Leading Unapologetically: Four Essential Steps to Hone Your Authentic Voice
Often, we, as public school district leaders, are pulled to engage in tons of urgent work but this work may not be considered important work. Accordingly, we must take an unapologetic stance relative to what is important to us.
It is Monday morning at 9:30 am, and the following occurs:
- Two parents show up to your office unannounced.
- One school principal calls to share the school is evacuating due to an electrical short in a classroom light.
- The Student Government Association (SGA) leaders call to ask if you forgot about the meeting to discuss several student-related issues and an upcoming student protest.
- A positive and helpful community member calls to discuss a potential collaborative effort.
With the above four items occurring simultaneously, you have a decision to make. What would you do first, second, third and fourth? For me, I would take the call from the students and inform them that I am en route to our scheduled meeting. Then, I would ask my executive assistant to:
- Confirm with the principal that emergency safety protocols were followed and then text me an update.
- Provide parents requesting an announced meeting the “stakeholder reflection” form so they can document their concerns and then my executive assistant can direct them to the appropriate district staff member responsible for the area governing their concerns.
- Confirm a mutually convenient date and time to meet with the community member.
Always Keep Students First
As simple as it sounds to always keep students first, regrettably, it does not always occur. Our students must be a priority. It is difficult to stay focused on children when there are tons of urgent but often not truly important distractions. There are a multitude of adult issues that can, if you allow it, pull your well-meaning intentions to stay focused on students to move to adult matters. While our adults are critical to a well-functioning school district, you must have a team in place to respond to needs of all elements of a district including the adults supporting students while having a laser focus on the needs of students. For every agenda created, for every meeting scheduled, for every phone call made, and for every document created — Ask yourself who benefits first from this work.
Name Your Vision and Follow Your Vision
Before you assume a leadership role — Ask yourself what are your philosophical drivers, what issues are near and dear to your heart and why. Be unapologetic about who you are, your vision and your commitment to aligning your vision to your actions.
Be Honest and Transparent Even When It Makes You Vulnerable
Tell the truth even when it may make you vulnerable. While being politically savvy is necessary, leaders are cautioned not to avoid decisions that may make you feel uncomfortable.
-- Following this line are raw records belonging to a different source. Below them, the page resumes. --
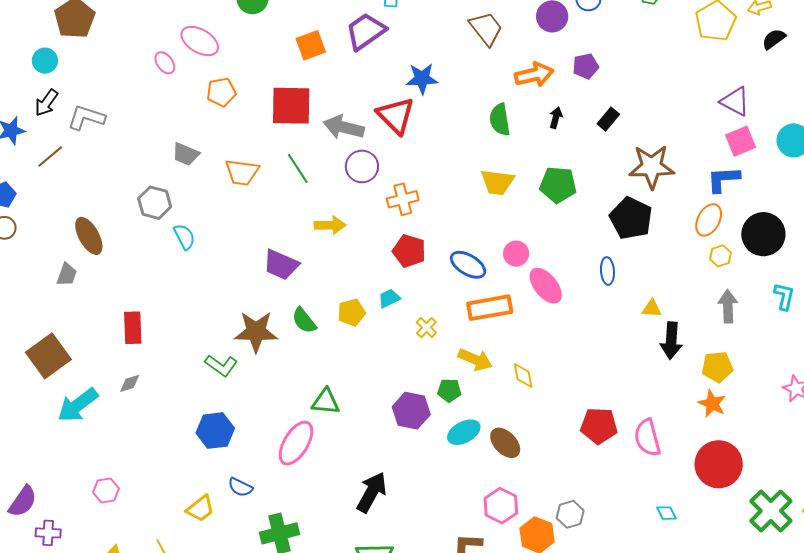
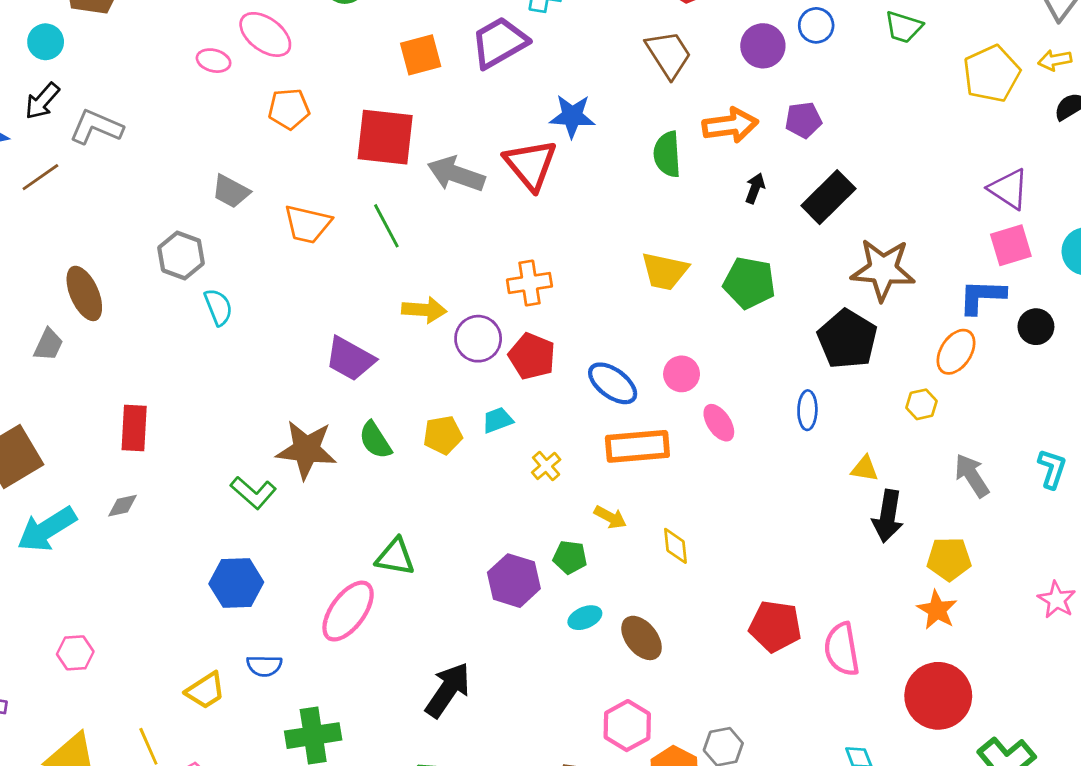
pink ellipse: (165, 63) -> (214, 61), turned -45
black rectangle: (608, 119) -> (828, 197), size x1.6
green semicircle: (500, 120) -> (667, 154), moved
purple circle: (362, 166) -> (478, 339), moved
black circle: (763, 234) -> (1036, 327), moved, size x0.6
yellow hexagon: (721, 256) -> (921, 404), moved
pink ellipse: (546, 286) -> (719, 423), size x0.7
gray arrow: (728, 306) -> (972, 476), turned -36
yellow arrow: (475, 360) -> (610, 517), size x0.7
cyan ellipse: (464, 432) -> (585, 618), size x0.7
blue semicircle: (240, 487) -> (264, 666), turned -30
Although it is perhaps easier to simply ignore issues, it’s never easy when you lose yourself for the sake of “sitting in the leadership seat.”
Be a Forever Student
Many leaders must make decisions. These decisions require leaders to be well versed in various areas. Accordingly, reading articles, books and attending professional conferences are essential to leading unapologetically. Stay abreast of issues in your field by listening to multiple voices as different perspectives about the same issues will enable you to make more responsive decisions.
Leading unapologetically is a personal and professional challenge as there is often conflict when you disrupt practices of status quo thinking and status quo existing. Depending on your environment, you will be welcomed as a breath of fresh air or you will be considered a threat to “the way we have always done things.” Despite the potential backlash, lead unapologetically anyway!